• Exercise goal: Every line of the records that holds the word "para" should be copied out.

++++

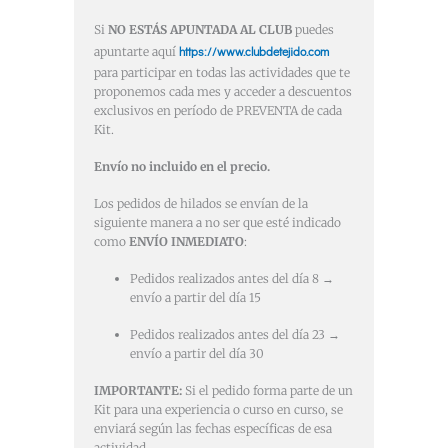
Si
NO ESTÁS APUNTADA AL CLUB
puedes
https://www.clubdetejido.com
apuntarte aquí
para participar en todas las actividades que te
proponemos cada mes y acceder a descuentos
exclusivos en período de PREVENTA de cada
Kit.
Envío no incluido en el precio.
Los pedidos de hilados se envían de la
siguiente manera a no ser que esté indicado
como
ENVÍO INMEDIATO
:
Pedidos realizados antes del día 8 →
envío a partir del día 15
Pedidos realizados antes del día 23 →
envío a partir del día 30
IMPORTANTE:
Si el pedido forma parte de un
Kit para una experiencia o curso en curso, se
enviará según las fechas específicas de esa
actividad.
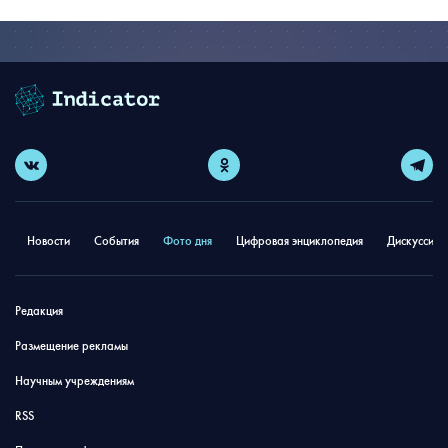
Новости
События
Фото дня
Цифровая энциклопедия
Дискуссион
Редакция
Размещение рекламы
Научным учреждениям
RSS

++++

• Solved exercise:
para participar en todas las actividades que te
Kit para una experiencia o curso en curso, se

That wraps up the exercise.